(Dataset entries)

......

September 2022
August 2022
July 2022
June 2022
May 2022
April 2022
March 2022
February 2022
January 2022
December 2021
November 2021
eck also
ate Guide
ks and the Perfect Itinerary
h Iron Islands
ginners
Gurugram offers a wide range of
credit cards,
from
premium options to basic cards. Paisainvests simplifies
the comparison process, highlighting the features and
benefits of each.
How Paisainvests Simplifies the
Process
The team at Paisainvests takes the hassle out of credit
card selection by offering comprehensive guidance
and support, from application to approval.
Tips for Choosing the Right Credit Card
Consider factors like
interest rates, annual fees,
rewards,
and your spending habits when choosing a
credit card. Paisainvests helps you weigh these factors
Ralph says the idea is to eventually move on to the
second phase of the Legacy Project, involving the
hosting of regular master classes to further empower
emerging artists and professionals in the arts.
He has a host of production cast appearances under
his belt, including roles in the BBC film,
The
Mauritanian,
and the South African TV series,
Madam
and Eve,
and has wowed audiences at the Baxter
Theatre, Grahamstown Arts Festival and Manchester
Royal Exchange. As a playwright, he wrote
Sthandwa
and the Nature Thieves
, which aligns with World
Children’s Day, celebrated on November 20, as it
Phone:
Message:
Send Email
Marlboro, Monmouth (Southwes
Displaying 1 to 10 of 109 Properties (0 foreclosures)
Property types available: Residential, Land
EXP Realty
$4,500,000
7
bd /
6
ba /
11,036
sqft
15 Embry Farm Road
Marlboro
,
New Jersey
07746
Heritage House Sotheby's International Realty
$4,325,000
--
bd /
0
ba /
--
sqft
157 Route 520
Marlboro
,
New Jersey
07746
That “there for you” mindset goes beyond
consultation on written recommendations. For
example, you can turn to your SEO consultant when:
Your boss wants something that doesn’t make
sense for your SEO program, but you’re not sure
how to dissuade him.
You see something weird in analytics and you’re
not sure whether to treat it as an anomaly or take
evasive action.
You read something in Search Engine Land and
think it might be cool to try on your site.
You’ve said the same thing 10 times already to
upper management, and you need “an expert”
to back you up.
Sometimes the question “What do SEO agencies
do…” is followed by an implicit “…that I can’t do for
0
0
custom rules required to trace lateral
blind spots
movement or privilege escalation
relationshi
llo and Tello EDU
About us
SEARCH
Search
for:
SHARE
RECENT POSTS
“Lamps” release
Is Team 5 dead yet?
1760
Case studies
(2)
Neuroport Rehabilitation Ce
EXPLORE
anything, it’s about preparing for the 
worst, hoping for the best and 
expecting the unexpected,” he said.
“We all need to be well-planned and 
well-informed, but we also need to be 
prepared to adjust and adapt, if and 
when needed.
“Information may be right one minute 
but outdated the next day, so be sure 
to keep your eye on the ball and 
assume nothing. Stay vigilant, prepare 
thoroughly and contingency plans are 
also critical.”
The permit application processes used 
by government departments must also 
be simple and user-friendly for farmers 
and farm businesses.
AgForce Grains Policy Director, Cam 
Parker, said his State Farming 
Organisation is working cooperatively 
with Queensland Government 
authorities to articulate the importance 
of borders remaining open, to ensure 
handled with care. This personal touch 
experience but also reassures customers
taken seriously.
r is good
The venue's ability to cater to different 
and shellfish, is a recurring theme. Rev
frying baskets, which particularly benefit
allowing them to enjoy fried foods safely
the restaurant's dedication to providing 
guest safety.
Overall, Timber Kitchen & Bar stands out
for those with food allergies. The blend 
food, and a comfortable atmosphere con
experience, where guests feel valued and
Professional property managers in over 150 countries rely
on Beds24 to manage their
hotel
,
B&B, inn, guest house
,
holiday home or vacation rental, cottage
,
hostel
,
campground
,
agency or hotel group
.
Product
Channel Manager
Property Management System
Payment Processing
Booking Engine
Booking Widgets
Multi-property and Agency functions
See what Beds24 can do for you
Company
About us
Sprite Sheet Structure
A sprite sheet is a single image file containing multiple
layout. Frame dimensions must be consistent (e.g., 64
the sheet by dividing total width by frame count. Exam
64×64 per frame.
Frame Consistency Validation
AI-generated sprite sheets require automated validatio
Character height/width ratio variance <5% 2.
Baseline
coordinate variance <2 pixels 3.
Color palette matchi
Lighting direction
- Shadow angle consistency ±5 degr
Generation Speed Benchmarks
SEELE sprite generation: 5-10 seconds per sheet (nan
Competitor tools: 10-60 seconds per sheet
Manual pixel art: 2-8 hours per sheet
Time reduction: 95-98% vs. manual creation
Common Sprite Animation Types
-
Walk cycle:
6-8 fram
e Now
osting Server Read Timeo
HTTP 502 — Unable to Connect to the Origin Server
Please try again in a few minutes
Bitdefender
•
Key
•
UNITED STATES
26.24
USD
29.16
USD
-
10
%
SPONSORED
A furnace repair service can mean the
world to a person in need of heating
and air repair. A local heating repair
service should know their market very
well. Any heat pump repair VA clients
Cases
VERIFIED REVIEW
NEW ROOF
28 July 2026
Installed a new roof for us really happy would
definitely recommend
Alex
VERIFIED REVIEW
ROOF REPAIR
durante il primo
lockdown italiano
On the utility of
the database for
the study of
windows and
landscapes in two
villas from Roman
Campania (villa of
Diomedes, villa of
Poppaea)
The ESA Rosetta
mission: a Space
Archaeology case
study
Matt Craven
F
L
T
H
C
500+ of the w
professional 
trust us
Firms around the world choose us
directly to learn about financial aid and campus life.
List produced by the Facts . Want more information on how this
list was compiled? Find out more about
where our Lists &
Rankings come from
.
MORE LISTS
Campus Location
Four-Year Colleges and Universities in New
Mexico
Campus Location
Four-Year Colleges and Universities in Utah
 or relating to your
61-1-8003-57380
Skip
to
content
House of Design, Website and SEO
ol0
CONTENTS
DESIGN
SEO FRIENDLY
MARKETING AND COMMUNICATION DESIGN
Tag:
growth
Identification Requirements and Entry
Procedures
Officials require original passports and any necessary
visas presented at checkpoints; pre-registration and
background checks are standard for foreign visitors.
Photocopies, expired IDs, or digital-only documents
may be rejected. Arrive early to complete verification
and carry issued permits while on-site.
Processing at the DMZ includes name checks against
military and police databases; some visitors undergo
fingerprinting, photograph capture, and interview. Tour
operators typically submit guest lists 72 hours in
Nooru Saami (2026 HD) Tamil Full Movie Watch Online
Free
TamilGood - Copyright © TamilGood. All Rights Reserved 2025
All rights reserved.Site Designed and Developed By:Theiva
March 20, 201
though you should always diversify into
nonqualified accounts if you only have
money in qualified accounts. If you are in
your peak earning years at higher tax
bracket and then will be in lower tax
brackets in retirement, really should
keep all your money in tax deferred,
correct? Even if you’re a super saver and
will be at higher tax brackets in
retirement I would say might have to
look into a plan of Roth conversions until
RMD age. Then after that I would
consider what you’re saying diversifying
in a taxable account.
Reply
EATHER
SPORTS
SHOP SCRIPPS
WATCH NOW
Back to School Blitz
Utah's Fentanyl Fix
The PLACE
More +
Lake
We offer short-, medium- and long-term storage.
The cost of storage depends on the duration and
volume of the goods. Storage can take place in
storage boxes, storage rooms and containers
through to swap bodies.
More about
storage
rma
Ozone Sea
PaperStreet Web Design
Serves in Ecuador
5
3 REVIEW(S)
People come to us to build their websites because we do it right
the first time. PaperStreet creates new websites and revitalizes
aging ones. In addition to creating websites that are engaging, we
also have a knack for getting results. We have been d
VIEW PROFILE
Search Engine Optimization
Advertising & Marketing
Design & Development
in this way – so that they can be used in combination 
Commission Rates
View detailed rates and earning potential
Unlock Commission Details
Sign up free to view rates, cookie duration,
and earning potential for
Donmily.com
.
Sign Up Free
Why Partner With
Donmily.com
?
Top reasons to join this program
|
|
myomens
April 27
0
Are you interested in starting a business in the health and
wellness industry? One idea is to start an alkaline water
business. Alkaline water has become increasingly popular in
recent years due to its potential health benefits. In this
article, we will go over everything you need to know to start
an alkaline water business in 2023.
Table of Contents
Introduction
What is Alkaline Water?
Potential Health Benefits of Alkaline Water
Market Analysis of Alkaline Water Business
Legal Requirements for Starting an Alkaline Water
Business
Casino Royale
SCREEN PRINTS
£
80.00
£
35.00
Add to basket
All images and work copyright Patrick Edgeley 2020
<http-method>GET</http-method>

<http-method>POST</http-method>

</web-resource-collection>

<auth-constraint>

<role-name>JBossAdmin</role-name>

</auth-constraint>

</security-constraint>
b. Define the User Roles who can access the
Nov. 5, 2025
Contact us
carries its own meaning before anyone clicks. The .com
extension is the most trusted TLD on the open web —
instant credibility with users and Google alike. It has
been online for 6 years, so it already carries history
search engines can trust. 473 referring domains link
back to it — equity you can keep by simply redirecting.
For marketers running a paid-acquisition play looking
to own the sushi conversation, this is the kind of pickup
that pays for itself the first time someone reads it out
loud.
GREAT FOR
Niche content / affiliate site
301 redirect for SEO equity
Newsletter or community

......

_Exercise brief_
Look above for the line with "relationshi" and the line with "- Shadow angle consistency ±5 degr". Write out those two lines and all the lines between them, exactly, and no others.

_Written response_
relationshi
llo and Tello EDU
About us
SEARCH
Search
for:
SHARE
RECENT POSTS
“Lamps” release
Is Team 5 dead yet?
1760
Case studies
(2)
Neuroport Rehabilitation Ce
EXPLORE
anything, it’s about preparing for the 
worst, hoping for the best and 
expecting the unexpected,” he said.
“We all need to be well-planned and 
well-informed, but we also need to be 
prepared to adjust and adapt, if and 
when needed.
“Information may be right one minute 
but outdated the next day, so be sure 
to keep your eye on the ball and 
assume nothing. Stay vigilant, prepare 
thoroughly and contingency plans are 
also critical.”
The permit application processes used 
by government departments must also 
be simple and user-friendly for farmers 
and farm businesses.
AgForce Grains Policy Director, Cam 
Parker, said his State Farming 
Organisation is working cooperatively 
with Queensland Government 
authorities to articulate the importance 
of borders remaining open, to ensure 
handled with care. This personal touch 
experience but also reassures customers
taken seriously.
r is good
The venue's ability to cater to different 
and shellfish, is a recurring theme. Rev
frying baskets, which particularly benefit
allowing them to enjoy fried foods safely
the restaurant's dedication to providing 
guest safety.
Overall, Timber Kitchen & Bar stands out
for those with food allergies. The blend 
food, and a comfortable atmosphere con
experience, where guests feel valued and
Professional property managers in over 150 countries rely
on Beds24 to manage their
hotel
,
B&B, inn, guest house
,
holiday home or vacation rental, cottage
,
hostel
,
campground
,
agency or hotel group
.
Product
Channel Manager
Property Management System
Payment Processing
Booking Engine
Booking Widgets
Multi-property and Agency functions
See what Beds24 can do for you
Company
About us
Sprite Sheet Structure
A sprite sheet is a single image file containing multiple
layout. Frame dimensions must be consistent (e.g., 64
the sheet by dividing total width by frame count. Exam
64×64 per frame.
Frame Consistency Validation
AI-generated sprite sheets require automated validatio
Character height/width ratio variance <5% 2.
Baseline
coordinate variance <2 pixels 3.
Color palette matchi
Lighting direction
- Shadow angle consistency ±5 degr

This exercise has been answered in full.